Records drawn from a dataset:
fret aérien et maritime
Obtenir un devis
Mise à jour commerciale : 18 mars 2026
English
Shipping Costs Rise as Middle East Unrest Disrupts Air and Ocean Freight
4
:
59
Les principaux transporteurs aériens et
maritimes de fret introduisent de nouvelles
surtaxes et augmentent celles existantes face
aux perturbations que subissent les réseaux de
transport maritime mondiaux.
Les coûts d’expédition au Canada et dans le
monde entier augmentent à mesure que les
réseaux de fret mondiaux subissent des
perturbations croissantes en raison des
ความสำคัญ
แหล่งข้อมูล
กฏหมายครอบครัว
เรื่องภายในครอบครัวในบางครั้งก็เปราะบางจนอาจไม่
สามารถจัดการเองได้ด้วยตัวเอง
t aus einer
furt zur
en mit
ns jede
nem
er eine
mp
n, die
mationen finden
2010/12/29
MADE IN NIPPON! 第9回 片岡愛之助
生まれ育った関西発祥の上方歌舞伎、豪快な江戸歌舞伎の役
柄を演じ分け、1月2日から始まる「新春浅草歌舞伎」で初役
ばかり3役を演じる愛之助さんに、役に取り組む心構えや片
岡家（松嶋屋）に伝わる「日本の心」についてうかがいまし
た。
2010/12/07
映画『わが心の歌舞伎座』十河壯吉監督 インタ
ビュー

→ EXERCISE AIM
Take the entries above and set them all down again exactly as they read.

→ OUTPUT FOR THIS EXERCISE
fret aérien et maritime
Obtenir un devis
Mise à jour commerciale : 18 mars 2026
English
Shipping Costs Rise as Middle East Unrest Disrupts Air and Ocean Freight
4
:
59
Les principaux transporteurs aériens et
maritimes de fret introduisent de nouvelles
surtaxes et augmentent celles existantes face
aux perturbations que subissent les réseaux de
transport maritime mondiaux.
Les coûts d’expédition au Canada et dans le
monde entier augmentent à mesure que les
réseaux de fret mondiaux subissent des
perturbations croissantes en raison des
ความสำคัญ
แหล่งข้อมูล
กฏหมายครอบครัว
เรื่องภายในครอบครัวในบางครั้งก็เปราะบางจนอาจไม่
สามารถจัดการเองได้ด้วยตัวเอง
t aus einer
furt zur
en mit
ns jede
nem
er eine
mp
n, die
mationen finden
2010/12/29
MADE IN NIPPON! 第9回 片岡愛之助
生まれ育った関西発祥の上方歌舞伎、豪快な江戸歌舞伎の役
柄を演じ分け、1月2日から始まる「新春浅草歌舞伎」で初役
ばかり3役を演じる愛之助さんに、役に取り組む心構えや片
岡家（松嶋屋）に伝わる「日本の心」についてうかがいまし
た。
2010/12/07
映画『わが心の歌舞伎座』十河壯吉監督 インタ
ビュー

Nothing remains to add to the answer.